Thursday, December 29, 2005

Angry Chimp at the flicks

Like all fuckhead middle class tossers, bored with Christmas, family, TV and turkey sarnies I found myself at the cinema on Boxing day evening. Worse still I saw the 2nd remake of King Kong.

Here are my top 30 thoughts in chronological order whilst watching it.

1. Hmm, that hot chocolate was far nicer than I thought it was going to be. Who'd have thought that of a cinema.
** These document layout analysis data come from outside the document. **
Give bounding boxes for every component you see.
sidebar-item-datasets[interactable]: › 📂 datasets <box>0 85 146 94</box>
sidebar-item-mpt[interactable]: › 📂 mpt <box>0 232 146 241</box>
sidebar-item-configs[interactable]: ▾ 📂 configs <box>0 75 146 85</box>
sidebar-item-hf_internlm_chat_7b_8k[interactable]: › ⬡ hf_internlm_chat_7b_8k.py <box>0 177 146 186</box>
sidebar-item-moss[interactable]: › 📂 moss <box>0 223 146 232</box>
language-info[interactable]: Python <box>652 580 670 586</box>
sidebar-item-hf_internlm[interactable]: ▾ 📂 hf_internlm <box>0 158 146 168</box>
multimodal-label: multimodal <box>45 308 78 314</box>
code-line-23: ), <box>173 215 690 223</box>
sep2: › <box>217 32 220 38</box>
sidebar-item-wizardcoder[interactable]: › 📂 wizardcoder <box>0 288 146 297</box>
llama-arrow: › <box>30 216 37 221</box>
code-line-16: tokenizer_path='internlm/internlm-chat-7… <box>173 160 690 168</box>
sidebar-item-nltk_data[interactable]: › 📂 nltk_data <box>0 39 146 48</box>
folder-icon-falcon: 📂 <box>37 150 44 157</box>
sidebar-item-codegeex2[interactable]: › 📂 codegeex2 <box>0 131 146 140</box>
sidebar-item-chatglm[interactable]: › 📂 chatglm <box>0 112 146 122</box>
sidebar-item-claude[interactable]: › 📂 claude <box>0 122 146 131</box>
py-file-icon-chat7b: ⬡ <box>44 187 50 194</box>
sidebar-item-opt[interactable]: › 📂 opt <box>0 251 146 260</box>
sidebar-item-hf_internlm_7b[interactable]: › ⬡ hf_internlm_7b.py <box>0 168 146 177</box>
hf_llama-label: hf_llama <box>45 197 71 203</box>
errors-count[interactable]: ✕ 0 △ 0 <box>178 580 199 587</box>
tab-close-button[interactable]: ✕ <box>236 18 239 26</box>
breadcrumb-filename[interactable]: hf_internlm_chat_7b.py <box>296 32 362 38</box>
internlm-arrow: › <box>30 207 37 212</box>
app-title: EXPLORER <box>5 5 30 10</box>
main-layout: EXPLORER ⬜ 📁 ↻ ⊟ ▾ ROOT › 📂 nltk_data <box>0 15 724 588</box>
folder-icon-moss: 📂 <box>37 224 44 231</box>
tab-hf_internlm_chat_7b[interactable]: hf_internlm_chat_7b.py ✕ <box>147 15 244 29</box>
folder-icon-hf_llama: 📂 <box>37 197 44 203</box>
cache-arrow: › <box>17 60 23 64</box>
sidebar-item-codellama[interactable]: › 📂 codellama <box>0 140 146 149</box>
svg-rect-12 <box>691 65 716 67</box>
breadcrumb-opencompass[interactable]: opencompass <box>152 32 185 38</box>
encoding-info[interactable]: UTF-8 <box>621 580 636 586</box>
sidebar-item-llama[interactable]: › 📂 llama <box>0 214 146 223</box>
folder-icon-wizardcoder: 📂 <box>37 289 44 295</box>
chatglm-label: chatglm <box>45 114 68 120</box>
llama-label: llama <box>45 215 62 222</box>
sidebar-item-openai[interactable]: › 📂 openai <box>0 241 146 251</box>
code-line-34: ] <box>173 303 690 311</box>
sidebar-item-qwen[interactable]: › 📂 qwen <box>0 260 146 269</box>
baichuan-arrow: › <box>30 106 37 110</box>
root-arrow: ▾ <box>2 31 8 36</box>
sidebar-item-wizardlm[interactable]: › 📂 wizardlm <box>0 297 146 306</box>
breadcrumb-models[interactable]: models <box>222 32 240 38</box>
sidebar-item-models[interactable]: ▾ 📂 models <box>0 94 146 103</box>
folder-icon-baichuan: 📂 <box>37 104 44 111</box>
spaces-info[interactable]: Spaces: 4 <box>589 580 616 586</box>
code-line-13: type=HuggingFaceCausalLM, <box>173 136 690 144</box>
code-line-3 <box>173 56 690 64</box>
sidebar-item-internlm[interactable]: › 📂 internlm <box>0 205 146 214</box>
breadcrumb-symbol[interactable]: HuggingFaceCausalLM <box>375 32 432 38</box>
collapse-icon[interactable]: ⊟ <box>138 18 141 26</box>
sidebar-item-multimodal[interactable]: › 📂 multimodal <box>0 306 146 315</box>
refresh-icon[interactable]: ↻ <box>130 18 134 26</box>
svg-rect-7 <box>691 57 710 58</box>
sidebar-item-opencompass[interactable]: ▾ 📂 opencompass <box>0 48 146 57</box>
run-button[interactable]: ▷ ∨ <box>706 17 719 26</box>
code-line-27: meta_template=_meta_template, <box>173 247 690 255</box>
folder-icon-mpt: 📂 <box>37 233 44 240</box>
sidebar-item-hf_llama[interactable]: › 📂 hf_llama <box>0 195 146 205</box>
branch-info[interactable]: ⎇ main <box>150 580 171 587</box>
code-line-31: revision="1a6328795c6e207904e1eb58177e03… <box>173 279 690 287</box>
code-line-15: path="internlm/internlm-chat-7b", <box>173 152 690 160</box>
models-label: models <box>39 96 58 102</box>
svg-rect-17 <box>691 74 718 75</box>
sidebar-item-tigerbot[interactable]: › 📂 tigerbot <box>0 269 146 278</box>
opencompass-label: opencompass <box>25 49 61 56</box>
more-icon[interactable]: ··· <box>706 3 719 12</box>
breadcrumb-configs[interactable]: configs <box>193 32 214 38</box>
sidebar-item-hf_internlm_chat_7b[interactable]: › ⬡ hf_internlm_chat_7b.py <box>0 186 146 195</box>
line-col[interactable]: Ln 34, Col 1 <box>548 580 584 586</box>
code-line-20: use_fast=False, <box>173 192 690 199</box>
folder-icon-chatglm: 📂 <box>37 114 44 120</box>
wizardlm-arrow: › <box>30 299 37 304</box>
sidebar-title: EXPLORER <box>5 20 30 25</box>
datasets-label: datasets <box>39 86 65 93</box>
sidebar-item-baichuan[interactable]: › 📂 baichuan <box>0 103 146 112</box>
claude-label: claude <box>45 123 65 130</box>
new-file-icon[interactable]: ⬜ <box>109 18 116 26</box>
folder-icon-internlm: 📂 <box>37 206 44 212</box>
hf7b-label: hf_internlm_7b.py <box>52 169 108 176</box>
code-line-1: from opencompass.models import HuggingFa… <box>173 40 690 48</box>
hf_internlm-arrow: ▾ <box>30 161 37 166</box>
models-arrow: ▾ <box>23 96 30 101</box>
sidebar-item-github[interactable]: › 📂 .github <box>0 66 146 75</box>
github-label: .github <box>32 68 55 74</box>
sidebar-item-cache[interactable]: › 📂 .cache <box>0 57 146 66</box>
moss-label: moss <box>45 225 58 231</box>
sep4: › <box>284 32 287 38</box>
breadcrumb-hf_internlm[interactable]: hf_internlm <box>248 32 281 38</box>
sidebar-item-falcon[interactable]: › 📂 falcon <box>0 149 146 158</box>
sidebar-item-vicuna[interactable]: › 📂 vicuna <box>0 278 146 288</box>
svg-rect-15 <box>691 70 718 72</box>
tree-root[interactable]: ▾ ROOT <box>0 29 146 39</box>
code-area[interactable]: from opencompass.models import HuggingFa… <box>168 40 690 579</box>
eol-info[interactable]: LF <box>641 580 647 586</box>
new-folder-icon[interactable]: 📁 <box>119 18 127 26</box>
Wish I'd had a hot dog now, I'm starving.
2. Does anyone on the planet find these fucking Orange 'film commissioning' adverts funny? - oh hold up, half the retards in this cinema apparently.
3. Naomi Watts is a fox, she was terrible in Ring, which was itself a really shitty remake, but she was ace in Mulholland Drive.
4. Did she get her barps out in Mulholland Drive?
5. Fuck me, Jack Black is an insanely bad casting decision.
6. COME ON!! WHERE'S THE FUCKING MONKEY????
7. I wish that cunt Billy Elliott would fucking die!
8. How exactly did Kong get that big?
9. I think Naomi got them out in 21 Grams.
10. Oh my Christ, just how many times is she 'almost' about to be killed, for fucksake!
11. COME ON!! GET OFF THE FUCKING ISLAND!!!
12. Why are couples going off to the toilet together?
13. Is she getting all frisky for Kong?
14. What?? Don't hurt the monkey? Look luv, he's just killed loads of people - well fuck them! plus most of them tried to save you, you ungrateful bitch!.
15. I wonder if I casually bumped into Naomi in a bar and pretended not to know who she was, but was funny and charming at the same time, whether she'd go on a date with me?
16. Hah! edwaado just jumped at a really obvious 'shock' moment, prat. Must remember to mention that later in front of as many people as possible.
17. Damn, think my bladder is about to bust, must hold on. Press down on bladder through coat on lap. Don't want to look like a flick wanker.
18. Blimey, could have watched the original and 'Son of' in the time this fuckers taking.
19. COME ON!! CLIMB THE FUCKING EMPIRE STATE AND HAVE DONE.
20 Jesus Peter Jackson is fucking terrible for taking forever to tell a story - wasn't like this for Bad Taste.
21. I'm a Derek and Dereks don't run... there's no glowing fingers on these bastards!
22. When edwaado's sister in law said that all brits were pasty and ill looking, did she specifically mean me and edwaado?
23. The one with Dark hair in Mulholland got them out if I recall.
24. Where exactly does Naomi think this relationship with Kong is going to end up?
25. Just fucking DIE already!!
26. Thank God for that, he's dead.
27. Blimey, she doesn't seem much arsed to see Adrian whathisface. Ungrateful cow.
28. I think I may have ruptured something holding on that long.
29. Thanks fuck that load of shite is over. Glad I didn't pay for it (cheers edwaado)
30. Did they establish if he was actually Royalty?

9 comments:

Anonymous said...

Isn't that show 3 1/2 hours? OMFG.... what possessed you to do that?

PO

Jane said...

Cool I'm glad you have reviewed it. I shall be able to show your post to my boyfriend next time he mentions seeing the King Kong.

thordora said...

How on EARTH did you sit thru that.

Jack Black. Ow.

Faltanus said...

wow - you did a whole lot better reviewing the movie than i just did on my blog. but apparently we pretty much thought the same thing. although i have to admit i wasn't quite as obsessed with naomi watts's anatomy as you were.

Anonymous said...

#21. WHAT!? WHAT!? What the HELL did you mean!?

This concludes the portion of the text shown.